ChrisRackauckas
commented
7 months ago You do have it in the unknowns of the initialization problem:
julia> isys = generate_initializesystem(sys)
Model pend with 8 equations
Unknowns (10):
θˍt(t) [defaults to 0.0]
θ(t)
⋮
Parameters (3):
g
L
⋮
julia> isys = structural_simplify(isys; fully_determined = false)
Model pend with 4 equations
Unknowns (6):
λ(t)
θˍtt(t) [defaults to 0.0]
⋮
Parameters (3):
g
L
⋮
julia> equations(isys)
4-element Vector{Equation}:
0 ~ -q₁ˍtt(t) + L*θˍtt(t)*cos(θ(t)) - L*sin(θ(t))*(θˍt(t)^2)
0 ~ -q₁(t) + L*sin(θ(t))
0 ~ -q₂ˍtt(t) - L*sin(θ(t))*θˍtt(t) - L*cos(θ(t))*(θˍt(t)^2)
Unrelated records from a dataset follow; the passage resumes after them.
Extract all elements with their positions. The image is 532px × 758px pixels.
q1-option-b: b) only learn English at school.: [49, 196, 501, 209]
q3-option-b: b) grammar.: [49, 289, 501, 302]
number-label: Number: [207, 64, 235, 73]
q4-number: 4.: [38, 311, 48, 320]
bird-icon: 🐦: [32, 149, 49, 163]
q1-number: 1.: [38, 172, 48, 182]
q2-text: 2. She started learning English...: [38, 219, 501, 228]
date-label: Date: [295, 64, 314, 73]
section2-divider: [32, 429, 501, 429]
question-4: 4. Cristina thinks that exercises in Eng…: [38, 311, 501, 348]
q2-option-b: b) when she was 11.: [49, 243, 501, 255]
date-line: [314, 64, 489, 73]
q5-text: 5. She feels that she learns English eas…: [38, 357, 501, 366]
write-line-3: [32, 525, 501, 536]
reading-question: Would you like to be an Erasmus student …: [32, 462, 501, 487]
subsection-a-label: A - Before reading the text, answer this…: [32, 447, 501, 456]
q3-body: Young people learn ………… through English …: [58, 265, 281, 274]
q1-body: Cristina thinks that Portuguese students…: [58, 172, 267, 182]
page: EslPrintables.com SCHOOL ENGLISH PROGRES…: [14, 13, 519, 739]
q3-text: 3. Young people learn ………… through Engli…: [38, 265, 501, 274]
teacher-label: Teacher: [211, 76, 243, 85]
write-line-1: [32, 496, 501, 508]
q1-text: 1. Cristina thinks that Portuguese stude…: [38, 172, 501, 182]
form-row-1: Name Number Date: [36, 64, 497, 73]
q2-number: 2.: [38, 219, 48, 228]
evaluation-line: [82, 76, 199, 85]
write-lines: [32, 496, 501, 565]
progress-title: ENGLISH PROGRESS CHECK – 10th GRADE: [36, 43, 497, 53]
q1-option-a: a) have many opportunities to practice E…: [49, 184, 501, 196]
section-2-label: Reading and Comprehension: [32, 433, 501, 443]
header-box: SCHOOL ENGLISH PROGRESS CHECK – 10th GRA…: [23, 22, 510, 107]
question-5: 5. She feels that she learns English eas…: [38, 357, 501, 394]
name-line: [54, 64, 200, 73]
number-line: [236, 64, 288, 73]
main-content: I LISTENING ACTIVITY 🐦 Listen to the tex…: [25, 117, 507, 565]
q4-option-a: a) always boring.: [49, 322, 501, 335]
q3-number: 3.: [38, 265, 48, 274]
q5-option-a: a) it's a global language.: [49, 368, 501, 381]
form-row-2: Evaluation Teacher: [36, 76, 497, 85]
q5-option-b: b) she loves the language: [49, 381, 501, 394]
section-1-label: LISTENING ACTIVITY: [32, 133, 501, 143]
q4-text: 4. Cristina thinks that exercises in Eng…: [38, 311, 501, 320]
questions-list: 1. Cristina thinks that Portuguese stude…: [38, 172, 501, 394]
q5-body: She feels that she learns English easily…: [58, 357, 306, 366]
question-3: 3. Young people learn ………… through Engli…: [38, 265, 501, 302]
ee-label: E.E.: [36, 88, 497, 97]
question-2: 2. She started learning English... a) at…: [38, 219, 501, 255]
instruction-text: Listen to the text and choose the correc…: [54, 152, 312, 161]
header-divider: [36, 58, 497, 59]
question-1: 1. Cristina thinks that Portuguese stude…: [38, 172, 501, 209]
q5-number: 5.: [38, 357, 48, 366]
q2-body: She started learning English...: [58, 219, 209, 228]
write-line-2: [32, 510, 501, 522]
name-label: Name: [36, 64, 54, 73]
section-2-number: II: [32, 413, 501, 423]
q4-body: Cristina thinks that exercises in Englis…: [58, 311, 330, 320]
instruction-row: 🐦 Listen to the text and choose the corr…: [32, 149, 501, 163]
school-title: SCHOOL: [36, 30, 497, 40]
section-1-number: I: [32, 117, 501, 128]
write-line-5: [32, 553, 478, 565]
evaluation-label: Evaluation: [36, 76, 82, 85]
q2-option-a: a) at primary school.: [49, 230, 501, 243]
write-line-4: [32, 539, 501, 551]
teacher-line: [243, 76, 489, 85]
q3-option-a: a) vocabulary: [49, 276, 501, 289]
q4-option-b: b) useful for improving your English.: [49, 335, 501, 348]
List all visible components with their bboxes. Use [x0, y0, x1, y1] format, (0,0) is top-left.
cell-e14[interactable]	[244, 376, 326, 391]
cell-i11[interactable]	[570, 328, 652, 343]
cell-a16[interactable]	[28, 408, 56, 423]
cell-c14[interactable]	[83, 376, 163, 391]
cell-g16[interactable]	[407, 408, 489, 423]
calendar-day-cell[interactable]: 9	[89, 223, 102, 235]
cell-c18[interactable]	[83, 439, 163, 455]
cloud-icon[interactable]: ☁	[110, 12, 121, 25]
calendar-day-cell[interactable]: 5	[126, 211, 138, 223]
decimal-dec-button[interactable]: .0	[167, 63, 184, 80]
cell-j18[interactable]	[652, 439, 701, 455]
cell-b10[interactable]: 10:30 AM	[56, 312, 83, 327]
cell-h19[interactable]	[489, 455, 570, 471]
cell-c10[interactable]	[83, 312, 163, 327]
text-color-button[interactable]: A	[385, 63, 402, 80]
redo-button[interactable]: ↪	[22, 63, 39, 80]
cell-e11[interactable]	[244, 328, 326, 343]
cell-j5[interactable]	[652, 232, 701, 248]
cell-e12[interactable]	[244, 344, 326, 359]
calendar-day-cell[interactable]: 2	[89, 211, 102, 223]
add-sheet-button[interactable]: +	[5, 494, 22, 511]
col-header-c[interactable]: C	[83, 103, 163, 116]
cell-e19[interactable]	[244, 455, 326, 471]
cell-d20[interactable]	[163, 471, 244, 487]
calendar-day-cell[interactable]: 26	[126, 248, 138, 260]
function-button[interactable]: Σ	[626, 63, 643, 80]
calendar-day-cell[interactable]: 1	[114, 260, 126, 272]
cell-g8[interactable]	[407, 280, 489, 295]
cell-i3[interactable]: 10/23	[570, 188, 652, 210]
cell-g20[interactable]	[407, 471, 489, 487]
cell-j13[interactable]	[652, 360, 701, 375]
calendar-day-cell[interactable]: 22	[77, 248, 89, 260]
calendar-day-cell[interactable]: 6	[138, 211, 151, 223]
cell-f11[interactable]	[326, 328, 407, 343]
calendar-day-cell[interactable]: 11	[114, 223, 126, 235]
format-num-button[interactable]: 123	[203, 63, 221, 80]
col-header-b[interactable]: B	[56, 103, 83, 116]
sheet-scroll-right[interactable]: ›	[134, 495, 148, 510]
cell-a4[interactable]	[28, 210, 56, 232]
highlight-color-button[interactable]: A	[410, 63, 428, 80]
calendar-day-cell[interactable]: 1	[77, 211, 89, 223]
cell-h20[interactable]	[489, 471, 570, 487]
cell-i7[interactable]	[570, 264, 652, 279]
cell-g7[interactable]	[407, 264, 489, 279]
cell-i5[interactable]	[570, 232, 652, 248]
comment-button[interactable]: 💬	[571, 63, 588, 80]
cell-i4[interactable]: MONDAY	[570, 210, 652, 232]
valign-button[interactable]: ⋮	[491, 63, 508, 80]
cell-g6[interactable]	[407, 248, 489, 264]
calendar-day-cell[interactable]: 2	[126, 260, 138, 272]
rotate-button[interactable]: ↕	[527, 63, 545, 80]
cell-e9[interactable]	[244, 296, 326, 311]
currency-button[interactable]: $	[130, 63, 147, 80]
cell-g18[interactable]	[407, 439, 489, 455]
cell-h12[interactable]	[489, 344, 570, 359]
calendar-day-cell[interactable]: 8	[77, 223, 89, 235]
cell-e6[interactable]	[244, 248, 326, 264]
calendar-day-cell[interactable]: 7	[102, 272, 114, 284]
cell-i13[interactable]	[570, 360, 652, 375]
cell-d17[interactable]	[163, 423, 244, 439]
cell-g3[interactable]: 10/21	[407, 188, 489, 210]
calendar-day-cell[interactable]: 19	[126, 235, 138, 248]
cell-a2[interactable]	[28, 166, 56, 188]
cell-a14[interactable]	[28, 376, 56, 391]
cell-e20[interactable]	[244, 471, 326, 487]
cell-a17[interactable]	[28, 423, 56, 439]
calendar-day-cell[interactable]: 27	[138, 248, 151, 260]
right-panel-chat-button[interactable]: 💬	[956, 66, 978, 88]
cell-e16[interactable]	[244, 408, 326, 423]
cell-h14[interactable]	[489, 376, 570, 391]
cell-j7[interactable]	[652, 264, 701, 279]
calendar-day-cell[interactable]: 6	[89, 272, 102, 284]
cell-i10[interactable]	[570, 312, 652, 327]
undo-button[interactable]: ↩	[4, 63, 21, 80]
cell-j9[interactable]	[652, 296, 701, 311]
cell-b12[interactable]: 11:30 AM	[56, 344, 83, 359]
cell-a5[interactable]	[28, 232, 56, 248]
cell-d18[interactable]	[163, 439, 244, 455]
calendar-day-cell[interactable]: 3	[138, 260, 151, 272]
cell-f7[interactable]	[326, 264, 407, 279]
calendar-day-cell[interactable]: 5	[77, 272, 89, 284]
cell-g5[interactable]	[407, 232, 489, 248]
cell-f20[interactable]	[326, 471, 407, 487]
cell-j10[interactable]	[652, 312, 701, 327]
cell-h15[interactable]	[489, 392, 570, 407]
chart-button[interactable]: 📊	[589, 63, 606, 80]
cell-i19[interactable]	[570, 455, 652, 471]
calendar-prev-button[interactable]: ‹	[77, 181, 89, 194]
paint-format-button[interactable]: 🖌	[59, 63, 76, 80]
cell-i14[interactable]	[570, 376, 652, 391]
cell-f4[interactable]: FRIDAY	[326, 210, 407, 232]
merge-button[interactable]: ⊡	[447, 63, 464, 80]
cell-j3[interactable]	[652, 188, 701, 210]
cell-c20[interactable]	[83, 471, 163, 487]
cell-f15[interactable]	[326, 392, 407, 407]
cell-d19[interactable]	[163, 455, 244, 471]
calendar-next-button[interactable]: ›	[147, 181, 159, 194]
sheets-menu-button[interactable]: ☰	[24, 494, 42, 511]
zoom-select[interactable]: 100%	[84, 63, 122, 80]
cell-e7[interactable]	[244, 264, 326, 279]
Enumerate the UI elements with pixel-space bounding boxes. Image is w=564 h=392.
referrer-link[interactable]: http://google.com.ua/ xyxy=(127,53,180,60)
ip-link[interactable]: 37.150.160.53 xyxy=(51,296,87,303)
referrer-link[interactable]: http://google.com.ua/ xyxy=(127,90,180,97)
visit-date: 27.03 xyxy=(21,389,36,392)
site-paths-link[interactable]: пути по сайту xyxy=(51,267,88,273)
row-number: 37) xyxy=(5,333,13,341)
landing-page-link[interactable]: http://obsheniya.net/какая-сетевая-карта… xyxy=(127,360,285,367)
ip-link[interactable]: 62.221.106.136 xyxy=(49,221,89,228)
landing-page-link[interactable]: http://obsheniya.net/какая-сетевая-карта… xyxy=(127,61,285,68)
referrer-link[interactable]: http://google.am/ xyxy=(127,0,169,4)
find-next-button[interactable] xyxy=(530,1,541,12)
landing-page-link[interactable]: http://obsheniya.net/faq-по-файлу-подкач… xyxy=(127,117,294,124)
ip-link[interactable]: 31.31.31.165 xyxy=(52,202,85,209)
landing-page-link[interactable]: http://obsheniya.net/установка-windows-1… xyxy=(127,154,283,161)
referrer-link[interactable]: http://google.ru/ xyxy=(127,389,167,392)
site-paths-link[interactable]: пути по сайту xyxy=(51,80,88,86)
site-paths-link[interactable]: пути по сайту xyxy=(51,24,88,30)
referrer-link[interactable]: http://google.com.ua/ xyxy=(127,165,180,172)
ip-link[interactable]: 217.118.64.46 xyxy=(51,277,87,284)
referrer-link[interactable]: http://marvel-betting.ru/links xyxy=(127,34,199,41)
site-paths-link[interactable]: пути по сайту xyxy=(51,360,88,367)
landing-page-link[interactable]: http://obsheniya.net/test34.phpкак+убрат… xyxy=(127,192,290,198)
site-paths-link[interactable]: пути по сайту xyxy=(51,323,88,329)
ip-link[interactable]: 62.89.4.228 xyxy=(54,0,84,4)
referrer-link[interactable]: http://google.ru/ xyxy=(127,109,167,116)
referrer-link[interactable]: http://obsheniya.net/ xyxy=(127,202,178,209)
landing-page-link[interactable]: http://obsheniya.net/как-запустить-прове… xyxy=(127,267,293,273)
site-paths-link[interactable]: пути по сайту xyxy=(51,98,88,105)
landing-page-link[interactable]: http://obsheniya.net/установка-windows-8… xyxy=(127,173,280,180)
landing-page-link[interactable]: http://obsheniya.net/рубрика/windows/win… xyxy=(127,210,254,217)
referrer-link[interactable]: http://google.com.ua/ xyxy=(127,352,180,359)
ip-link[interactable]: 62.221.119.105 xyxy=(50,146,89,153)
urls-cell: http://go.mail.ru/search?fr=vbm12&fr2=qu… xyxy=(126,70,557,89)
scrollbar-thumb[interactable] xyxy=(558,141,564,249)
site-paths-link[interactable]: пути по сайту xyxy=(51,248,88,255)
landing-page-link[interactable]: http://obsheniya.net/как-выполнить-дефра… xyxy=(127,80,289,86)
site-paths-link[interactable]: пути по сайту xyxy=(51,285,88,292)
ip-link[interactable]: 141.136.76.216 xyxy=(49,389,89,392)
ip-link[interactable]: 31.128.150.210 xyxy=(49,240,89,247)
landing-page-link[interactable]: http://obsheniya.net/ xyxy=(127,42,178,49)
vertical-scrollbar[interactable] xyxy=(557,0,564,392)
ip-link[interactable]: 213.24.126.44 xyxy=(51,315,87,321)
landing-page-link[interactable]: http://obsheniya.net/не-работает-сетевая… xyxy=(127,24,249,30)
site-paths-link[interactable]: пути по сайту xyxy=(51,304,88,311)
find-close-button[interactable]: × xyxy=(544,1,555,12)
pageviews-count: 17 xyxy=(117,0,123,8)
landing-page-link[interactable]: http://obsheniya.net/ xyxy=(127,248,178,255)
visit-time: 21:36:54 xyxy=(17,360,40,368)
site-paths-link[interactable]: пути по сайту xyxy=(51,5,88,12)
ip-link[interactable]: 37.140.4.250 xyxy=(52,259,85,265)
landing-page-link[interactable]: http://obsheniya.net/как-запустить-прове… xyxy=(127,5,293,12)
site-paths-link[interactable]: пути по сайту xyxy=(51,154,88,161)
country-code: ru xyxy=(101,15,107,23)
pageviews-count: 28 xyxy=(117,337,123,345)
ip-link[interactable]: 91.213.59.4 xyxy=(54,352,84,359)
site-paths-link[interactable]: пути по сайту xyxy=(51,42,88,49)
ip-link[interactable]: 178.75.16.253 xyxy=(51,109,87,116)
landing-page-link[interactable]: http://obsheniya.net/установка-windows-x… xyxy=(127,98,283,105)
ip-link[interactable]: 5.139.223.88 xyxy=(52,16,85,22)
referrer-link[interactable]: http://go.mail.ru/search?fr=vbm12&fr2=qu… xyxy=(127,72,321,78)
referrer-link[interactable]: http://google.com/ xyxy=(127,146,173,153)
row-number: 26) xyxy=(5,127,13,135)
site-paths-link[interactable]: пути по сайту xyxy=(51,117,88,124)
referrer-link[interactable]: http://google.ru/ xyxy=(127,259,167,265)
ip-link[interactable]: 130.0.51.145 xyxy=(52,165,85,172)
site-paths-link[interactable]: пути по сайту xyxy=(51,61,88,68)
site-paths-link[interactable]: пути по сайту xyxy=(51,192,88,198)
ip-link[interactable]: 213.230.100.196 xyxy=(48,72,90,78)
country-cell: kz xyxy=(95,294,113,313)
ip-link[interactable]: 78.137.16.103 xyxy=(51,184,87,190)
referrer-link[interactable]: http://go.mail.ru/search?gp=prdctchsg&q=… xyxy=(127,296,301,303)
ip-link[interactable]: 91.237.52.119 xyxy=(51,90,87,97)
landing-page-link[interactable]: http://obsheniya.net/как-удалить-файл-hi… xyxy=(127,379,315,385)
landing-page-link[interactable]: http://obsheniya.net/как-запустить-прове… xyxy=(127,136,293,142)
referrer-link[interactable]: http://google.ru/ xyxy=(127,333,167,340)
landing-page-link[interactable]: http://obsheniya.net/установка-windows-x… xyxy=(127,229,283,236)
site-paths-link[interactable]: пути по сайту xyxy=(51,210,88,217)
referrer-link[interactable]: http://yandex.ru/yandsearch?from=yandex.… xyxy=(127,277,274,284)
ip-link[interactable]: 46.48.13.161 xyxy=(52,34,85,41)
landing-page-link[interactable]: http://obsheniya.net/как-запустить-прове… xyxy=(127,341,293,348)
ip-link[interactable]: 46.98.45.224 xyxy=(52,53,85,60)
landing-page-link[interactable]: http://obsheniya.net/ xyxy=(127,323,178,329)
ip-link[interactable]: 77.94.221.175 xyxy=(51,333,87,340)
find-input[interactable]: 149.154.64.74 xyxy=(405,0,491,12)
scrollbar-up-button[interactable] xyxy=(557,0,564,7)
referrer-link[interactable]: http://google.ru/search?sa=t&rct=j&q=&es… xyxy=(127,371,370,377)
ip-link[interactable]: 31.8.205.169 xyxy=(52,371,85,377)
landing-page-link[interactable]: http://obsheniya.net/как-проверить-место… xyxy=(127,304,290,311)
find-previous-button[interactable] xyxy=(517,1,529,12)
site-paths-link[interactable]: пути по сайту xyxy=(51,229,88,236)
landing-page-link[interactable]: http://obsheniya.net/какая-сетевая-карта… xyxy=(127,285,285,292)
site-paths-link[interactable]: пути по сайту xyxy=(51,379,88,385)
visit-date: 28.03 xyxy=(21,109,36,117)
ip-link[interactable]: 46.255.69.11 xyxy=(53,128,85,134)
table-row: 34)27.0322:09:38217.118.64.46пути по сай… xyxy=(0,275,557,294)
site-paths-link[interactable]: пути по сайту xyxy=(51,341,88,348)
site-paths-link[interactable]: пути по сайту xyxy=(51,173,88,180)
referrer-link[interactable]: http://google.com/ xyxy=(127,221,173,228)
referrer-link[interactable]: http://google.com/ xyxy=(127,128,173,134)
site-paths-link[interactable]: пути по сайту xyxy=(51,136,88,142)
0 ~ -q₁ˍt(t) + L*cos(θ(t))*θˍt(t)
julia> unknowns(isys)
6-element Vector{SymbolicUtils.BasicSymbolic{Real}}:
λ(t)
θˍtt(t)
θ(t)
θˍt(t)
q₁(t)
q₁ˍt(t)Why it doesn't solve 0 ~ -q₁(t) + L*sin(θ(t)) is a good question though since it does for the determined form:
julia> observed(sys)
6-element Vector{Equation}:
q₁(t) ~ L*sin(θ(t))
q₂(t) ~ L*cos(θ(t))
q₂ˍtt(t) ~ -L*sin(θ(t))*θˍtt(t) - L*cos(θ(t))*(θˍt(t)^2)
q₁ˍt(t) ~ L*cos(θ(t))*θˍt(t)
q₂ˍt(t) ~ -L*sin(θ(t))*θˍt(t)
q₁ˍtt(t) ~ -q₁(t)*λ(t)But that just means you need to supply a guess. If the tearing can be made eager in the non-determined form that would be nice.
but we don't even have
q₁inunknowns